TASK TO COMPLETE: Check each line of the records for "Porsche"; collect those that have it.

Collected data
BEGIN

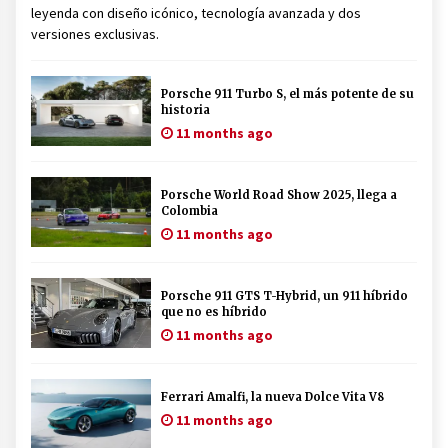
leyenda con diseño icónico, tecnología avanzada y dos
versiones exclusivas.
Porsche 911 Turbo S, el más potente de su
historia
11 months ago
Porsche World Road Show 2025, llega a
Colombia
11 months ago
Porsche 911 GTS T-Hybrid, un 911 híbrido
que no es híbrido
11 months ago
Ferrari Amalfi, la nueva Dolce Vita V8
11 months ago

END

COMPLETED EXERCISE:
Porsche 911 Turbo S, el más potente de su
Porsche World Road Show 2025, llega a
Porsche 911 GTS T-Hybrid, un 911 híbrido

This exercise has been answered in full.